600x300x76 FMIC with full custom plumbing

HKS pod filter in FL guard - best cold air intake i've ever seen!

Sard adj fuel pressure regulator

Walbro 550hp 250 lph in-tank fuel pump

stock injectors - about 80% duty cycle i think...

Unfortunatley I didn't get the chance to dyno it beforehand so i'm interested to find out what the power difference is. I'm guestimating they make around 100 - 110 rwkw but if anyone's actually dynoed a stocker, i'd love to here what they really make!

Cheers

Link to comment
https://www.sau.com.au/forums/topic/69509-atw-power-for-a-stock-rb20det/
Share on other sites

Why such low power figures?

Is your car 1989, or does it have a series 1 rb20 in it??

Those mods should see atleast 180rwkw, if not more...

Stock standard ive seen one dyno at 104rwkw to help you out!

Yeah the bloke at Unique Auto Sports says those mods should see 170 - 180 rwkw, but then he said that i am only running 14psi plus its a stock turbo...hmmm. I've got to back and see him for a few tuning tweaks and i need to double check the injectors so i'll see if there's any difference then...

104rwkw - cheers!

Ye... you could run 1 bar (0.7psi more) but wud of thought u wud of got more.

Maybe u have a series 1 turbo, these are a fair bit weaker and have different inlet manifolds too!

No stress... bigger turbo time :( Esp with those supportin mods!

Ye... you could run 1 bar (0.7psi more) but wud of thought u wud of got more.

Maybe u have a series 1 turbo, these are a fair bit weaker and have different inlet manifolds too!

No stress... bigger turbo time :( Esp with those supportin mods!

Why would you have thought he would make more power?

As for different manifolds and differences in turbos, Series I and Seies II R32s :confused:

From what i would have gathered, 166rwkws is on the money:)

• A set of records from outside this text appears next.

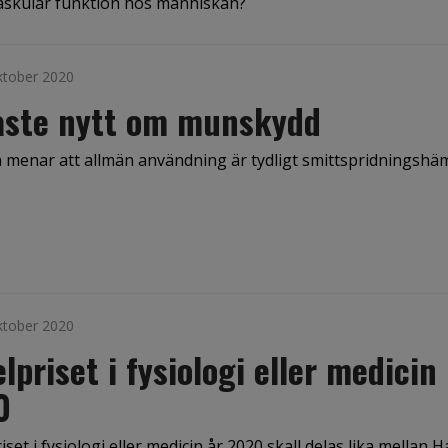
askulär funktion hos människan?
ktober 2020
aste nytt om munskydd
 menar att allmän användning är tydligt smittspridningsh
ktober 2020
lpriset i fysiologi eller medicin
0
set i fysiologi eller medicin år 2020 skall delas lika mellan Ha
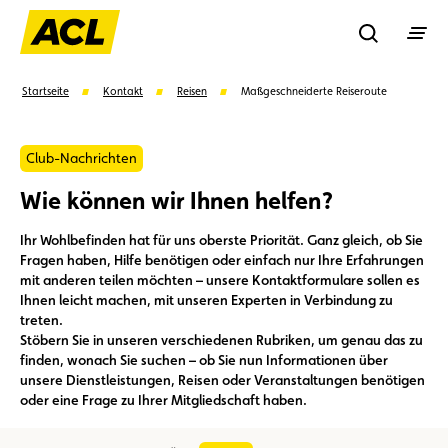
Recherche
Startseite
Kontakt
Reisen
Maßgeschneiderte Reiseroute
Suchen
Club-Nachrichten
Wie können wir Ihnen helfen?
Vorschläge
Ihr Wohlbefinden hat für uns oberste Priorität. Ganz gleich, ob Sie
Fragen haben, Hilfe benötigen oder einfach nur Ihre Erfahrungen
Mitglied
Mitgliedervorteile
Vignetten
mit anderen teilen möchten – unsere Kontaktformulare sollen es
Ihnen leicht machen, mit unseren Experten in Verbindung zu
treten.
Umweltplakette
Kaufvertrag
Stöbern Sie in unseren verschiedenen Rubriken, um genau das zu
finden, wonach Sie suchen – ob Sie nun Informationen über
unsere Dienstleistungen, Reisen oder Veranstaltungen benötigen
oder eine Frage zu Ihrer Mitgliedschaft haben.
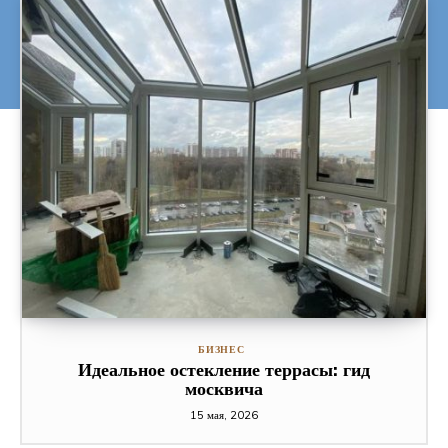
БИЗНЕС
Идеальное остекление террасы: гид
москвича
15 мая, 2026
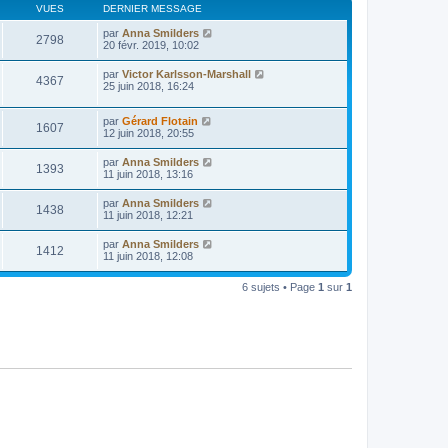
e
VUES
DERNIER MESSAGE
s
s
par
Anna Smilders
a
2798
20 févr. 2019, 10:02
g
e
par
Victor Karlsson-Marshall
4367
25 juin 2018, 16:24
par
Gérard Flotain
1607
12 juin 2018, 20:55
par
Anna Smilders
1393
11 juin 2018, 13:16
par
Anna Smilders
1438
11 juin 2018, 12:21
par
Anna Smilders
1412
11 juin 2018, 12:08
6 sujets • Page
1
sur
1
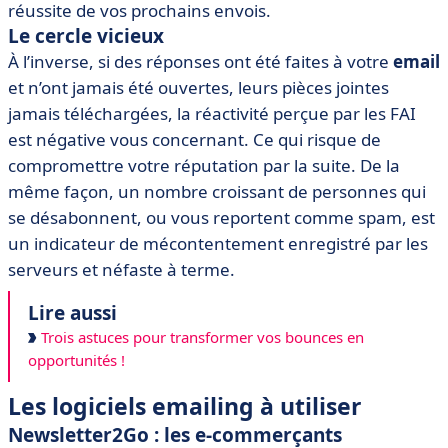
réussite de vos prochains envois.
Le cercle vicieux
À l’inverse, si des réponses ont été faites à votre
email
et n’ont jamais été ouvertes, leurs pièces jointes
jamais téléchargées, la réactivité perçue par les FAI
est négative vous concernant. Ce qui risque de
compromettre votre réputation par la suite. De la
même façon, un nombre croissant de personnes qui
se désabonnent, ou vous reportent comme spam, est
un indicateur de mécontentement enregistré par les
serveurs et néfaste à terme.
Lire aussi
Trois astuces pour transformer vos bounces en
opportunités !
Les logiciels emailing à utiliser
Newsletter2Go : les e-commerçants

Meant engines dude! Not the actual car... lol

From what ive seen those mods WITHOUT a power FC can make up to 250rwhp... hes got that ontop..

Im yet to see a std turbo R32 GTST make 250rwhp, big thing with the Pfc is that the power curve/tractability of the engine should be improved...the turbo can only flow what it can flow, but the Pfc can help improve mixtures and response.

Another thing, i dont know how true this is as its just an observation, but the R32 ECUs appear to be far more flexible then the later R33s which insist on doing silly things with fuelling and ignition when you wind up the boost with a few breathing mods.

The R32 on the other hand does a pretty good job of adjusting to the new airflow requirements of the engine....

lol...That said, does the car drive any different with the tuned PFC now:)

Bigger turbo time = nothing makes me more moist!!!! :aroused:

in time an HKS GT RS will grace my exhaust manifold...

mines a 1992 build so its definitely a series 2 engine & turbo...very odd that the power figures are less than what others are gettin with similar / less mods

also i am running quite wide rear wheels & tyres - 9" wheels, 255 tyres - would that affect dyno figures?

Ye... you could run 1 bar (0.7psi more) but wud of thought u wud of got more.

Maybe u have a series 1 turbo, these are a fair bit weaker and have different inlet manifolds too!

No stress... bigger turbo time :P Esp with those supportin mods!

I had mine when it was bog stock standard on 2 different dyno dynamic dyno's.

D&T Performance - 113rwkw (hot day 98RON BP Ultimate)

RPM Performance - 115rwkw (cool day, 95RON BP Premium)

Check out some of the dyno run scans on the D&T Performance website.

It gives you an idea how the stocker rb compares to the ls1's, 200sx's etc.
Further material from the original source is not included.